Scham und PTSD: Ein zerstörerisches Paar von Emotionen

Es mag den Anschein haben, dass Scham und PTSD (Posttraumatische Belastungsstörung) sehr unterschiedliche Themen sind, aber die beiden sind sehr eng miteinander verbunden. Zusammen können sie sehr mächtige und zerstörerische Kräfte sein, die jeden Aspekt unseres Lebens beeinflussen, von unserer Karriere über unsere Beziehungen bis hin zu unserer geistigen und körperlichen Gesundheit.

Scham vs. Schuld: Was ist der Unterschied?

Scham ist eine schmerzhafte, verheerende Emotion, die mit Gefühlen der Machtlosigkeit und Wertlosigkeit einhergeht. Eine Person, die schwere Scham erlebt, auch bekannt als toxische Scham, erfährt Selbstverachtung, Ekel und den Glauben, grundsätzlich schlecht und unwürdig zu sein, geliebt zu werden, akzeptiert zu werden oder dazuzugehören.

Schuld hingegen ist eine unangenehme, aber weniger starke Emotion, die auftritt, wenn eine Person etwas tut, von dem sie weiß, dass es falsch ist. Schuld, die typischerweise mit Gefühlen der Reue und des Bedauerns einhergeht, kann hilfreich sein, wenn sie uns lehrt, bessere Menschen zu sein, entweder durch korrigierende Handlungen, Entschuldigung oder Wiedergutmachung.

Was ist eine posttraumatische Belastungsstörung?
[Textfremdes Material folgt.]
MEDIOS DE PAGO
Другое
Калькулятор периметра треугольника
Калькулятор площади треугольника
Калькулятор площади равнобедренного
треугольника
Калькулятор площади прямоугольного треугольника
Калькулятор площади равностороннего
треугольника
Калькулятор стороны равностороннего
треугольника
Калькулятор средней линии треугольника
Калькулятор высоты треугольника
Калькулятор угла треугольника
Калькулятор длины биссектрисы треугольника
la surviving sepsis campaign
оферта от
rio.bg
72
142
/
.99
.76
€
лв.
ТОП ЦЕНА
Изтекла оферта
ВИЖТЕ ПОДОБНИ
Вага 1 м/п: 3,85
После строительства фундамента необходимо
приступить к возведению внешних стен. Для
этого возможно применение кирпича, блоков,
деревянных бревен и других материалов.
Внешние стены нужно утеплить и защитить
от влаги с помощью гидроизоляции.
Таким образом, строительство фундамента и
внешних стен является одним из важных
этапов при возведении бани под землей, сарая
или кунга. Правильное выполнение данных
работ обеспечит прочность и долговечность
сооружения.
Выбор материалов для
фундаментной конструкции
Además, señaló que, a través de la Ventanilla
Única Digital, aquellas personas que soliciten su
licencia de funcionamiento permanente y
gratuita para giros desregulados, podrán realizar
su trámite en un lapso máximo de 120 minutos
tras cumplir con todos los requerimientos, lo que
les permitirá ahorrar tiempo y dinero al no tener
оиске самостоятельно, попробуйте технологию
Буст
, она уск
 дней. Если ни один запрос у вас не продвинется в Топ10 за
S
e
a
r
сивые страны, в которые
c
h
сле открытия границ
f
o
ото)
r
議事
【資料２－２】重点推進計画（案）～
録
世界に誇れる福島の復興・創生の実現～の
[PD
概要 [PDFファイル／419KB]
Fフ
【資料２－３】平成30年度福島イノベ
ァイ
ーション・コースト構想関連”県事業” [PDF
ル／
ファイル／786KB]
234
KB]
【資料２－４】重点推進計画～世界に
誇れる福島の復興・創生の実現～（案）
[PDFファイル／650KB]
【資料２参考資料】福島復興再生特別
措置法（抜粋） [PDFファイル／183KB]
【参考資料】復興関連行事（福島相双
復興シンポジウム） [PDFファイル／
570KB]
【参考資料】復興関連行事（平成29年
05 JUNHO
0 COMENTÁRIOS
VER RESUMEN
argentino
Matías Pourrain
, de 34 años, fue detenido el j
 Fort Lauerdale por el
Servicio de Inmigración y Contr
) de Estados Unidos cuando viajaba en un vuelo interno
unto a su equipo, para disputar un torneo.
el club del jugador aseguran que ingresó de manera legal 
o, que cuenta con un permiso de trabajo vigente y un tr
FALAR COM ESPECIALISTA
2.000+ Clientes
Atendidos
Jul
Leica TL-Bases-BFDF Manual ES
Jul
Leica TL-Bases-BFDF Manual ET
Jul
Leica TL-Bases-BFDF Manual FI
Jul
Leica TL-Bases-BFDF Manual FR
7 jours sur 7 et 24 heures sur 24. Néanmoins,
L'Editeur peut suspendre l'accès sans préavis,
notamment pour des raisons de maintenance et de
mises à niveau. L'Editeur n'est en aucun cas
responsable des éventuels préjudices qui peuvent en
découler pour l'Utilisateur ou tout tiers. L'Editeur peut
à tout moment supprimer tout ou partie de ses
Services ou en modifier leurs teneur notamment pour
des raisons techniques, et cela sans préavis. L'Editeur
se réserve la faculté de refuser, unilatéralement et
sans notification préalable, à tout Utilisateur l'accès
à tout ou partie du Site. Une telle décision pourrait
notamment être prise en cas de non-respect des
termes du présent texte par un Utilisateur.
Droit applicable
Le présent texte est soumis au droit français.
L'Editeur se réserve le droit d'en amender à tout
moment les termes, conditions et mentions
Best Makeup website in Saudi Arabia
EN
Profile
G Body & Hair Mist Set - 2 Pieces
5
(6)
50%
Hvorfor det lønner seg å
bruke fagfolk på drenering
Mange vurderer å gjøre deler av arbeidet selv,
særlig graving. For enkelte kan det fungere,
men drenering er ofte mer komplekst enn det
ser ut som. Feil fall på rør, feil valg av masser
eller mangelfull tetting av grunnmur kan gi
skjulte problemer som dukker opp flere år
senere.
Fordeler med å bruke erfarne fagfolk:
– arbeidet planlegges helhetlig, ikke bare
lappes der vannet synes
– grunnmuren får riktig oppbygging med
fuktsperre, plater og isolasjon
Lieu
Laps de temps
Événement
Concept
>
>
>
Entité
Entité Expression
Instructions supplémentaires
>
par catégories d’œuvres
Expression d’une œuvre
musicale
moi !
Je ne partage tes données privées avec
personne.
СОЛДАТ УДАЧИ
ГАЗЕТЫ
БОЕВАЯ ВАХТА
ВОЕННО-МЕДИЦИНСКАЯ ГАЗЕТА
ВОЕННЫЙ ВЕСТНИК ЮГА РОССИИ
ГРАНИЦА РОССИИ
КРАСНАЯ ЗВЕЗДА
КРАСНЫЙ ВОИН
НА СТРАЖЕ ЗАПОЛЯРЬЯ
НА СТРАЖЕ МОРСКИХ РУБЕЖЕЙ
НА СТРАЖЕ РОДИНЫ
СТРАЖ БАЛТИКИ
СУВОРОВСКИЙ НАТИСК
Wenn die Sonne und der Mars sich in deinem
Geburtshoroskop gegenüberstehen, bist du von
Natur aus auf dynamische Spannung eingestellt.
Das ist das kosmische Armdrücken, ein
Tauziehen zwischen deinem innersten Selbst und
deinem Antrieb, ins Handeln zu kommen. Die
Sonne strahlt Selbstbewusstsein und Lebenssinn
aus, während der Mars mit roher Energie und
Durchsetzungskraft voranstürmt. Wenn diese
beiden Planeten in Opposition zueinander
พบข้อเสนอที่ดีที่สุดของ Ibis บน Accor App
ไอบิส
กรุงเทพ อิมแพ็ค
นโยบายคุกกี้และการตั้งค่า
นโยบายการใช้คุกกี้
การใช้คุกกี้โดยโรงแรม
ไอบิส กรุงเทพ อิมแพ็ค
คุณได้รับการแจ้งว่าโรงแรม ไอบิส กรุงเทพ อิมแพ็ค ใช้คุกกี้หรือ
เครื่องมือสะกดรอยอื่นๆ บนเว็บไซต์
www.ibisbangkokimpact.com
Posttraumatische Belastungsstörung ist ein Begriff, der oft für Kriegsveteranen, Menschen, die in Kriegsgebieten leben, und Überlebende des Terrorismus reserviert ist. PTSD kann jedoch Kinder und Erwachsene betreffen, die jede Art von Trauma erlebt oder miterlebt haben, einschließlich körperlicher oder sexueller Übergriffe, Naturkatastrophen, Unfälle oder den Tod eines geliebten Menschen. Es kann zu schweren Ängsten, Rückblenden, schrecklichen Albträumen und der Unfähigkeit führen, nicht mehr an das Ereignis zu denken.

Scham und PTBS: Der Zusammenhang

Scham und PTBS beinhalten oft tiefe Gefühle des Bedauerns und der Verantwortung, schwere Schuldgefühle, weil man überlebt hat, während andere das nicht getan haben, oder Scham, weil man ein Gefühl der Erleichterung oder des Hochgefühls erlebt hat, weil man das Trauma überlebt hat.

Menschen sind fest verdrahtet, um bei Bedrohung Schutzmaßnahmen zu ergreifen. Dieser Überlebensinstinkt kann eine Kampf- oder Fluchtreaktion beinhalten, die spontan auftritt. Nachdem das traumatische Ereignis vorbei ist, ist es üblich, dass Überlebende ihre Fähigkeit überschätzen, die traumatische Situation verhindert zu haben oder zu bedauern, dass sie den Menschen nicht auf konstruktivere Weise geholfen haben. Die daraus resultierende Selbstbeschuldigung ist oft ungenau und unfair, aber die intensive Scham führt oft dazu, dass sich Menschen in ständiger Selbstverurteilung für ein Ereignis engagieren, das wahrscheinlich völlig zufällig und unerwartet war. Oft sind Traumaopfer einfach zur falschen Zeit am falschen Ort.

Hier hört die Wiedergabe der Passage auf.